Sunday, November 18, 2012

Scrawled The Verses Without Looking

Julia Ward Howe wrote “The Battle Hymn of the Republic” November 18th 1861, which would become a popular patriotic song during the Civil War.

The music was originally written about 1856 by William Steffe as the spiritual “Canaan’s Happy Shore”.  A Vermont man; Thomas Bishop used the tune to set the words of “John Brown’s Body”, which was used by his Massachusetts unit for a marching song.   Julia Ward Howe was at a public review of troops near Washington when she first heard the song.  Reverend James Freeman Clarke who had escorted Howe to the review suggested she should write new words for the song.
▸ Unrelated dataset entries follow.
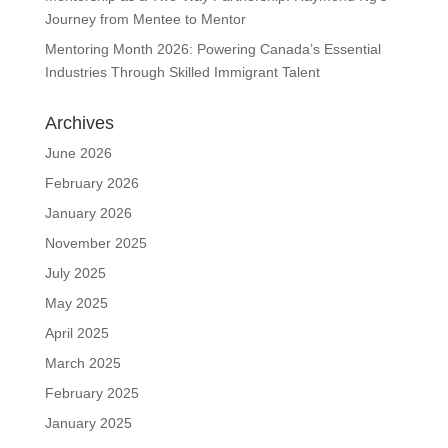
Journey from Mentee to Mentor
Mentoring Month 2026: Powering Canada’s Essential
Industries Through Skilled Immigrant Talent
Archives
June 2026
February 2026
January 2026
November 2025
July 2025
May 2025
April 2025
March 2025
February 2025
January 2025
Howe was staying at the Willard Hotel in Washington, DC on the night of November 18th 1861, when she claimed to have awoken with words of the hymn in her mind.  She remember writing the lyrics this way, “I went to bed that night as usual, and slept, according to my wont, quite soundly. I awoke in the gray of the morning twilight; and as I lay waiting for the dawn, the long lines of the desired poem began to twine themselves in my mind. Having thought out all the stanzas, I said to myself, 'I must get up and write these verses down, lest I fall asleep again and forget them.' So, with a sudden effort, I sprang out of bed, and found in the dimness an old stump of a pen which I remembered to have used the day before. I scrawled the verses almost without looking at the paper.”

“The Battle Hymn of the Republic” was published February 1862 in The Atlantic Monthly.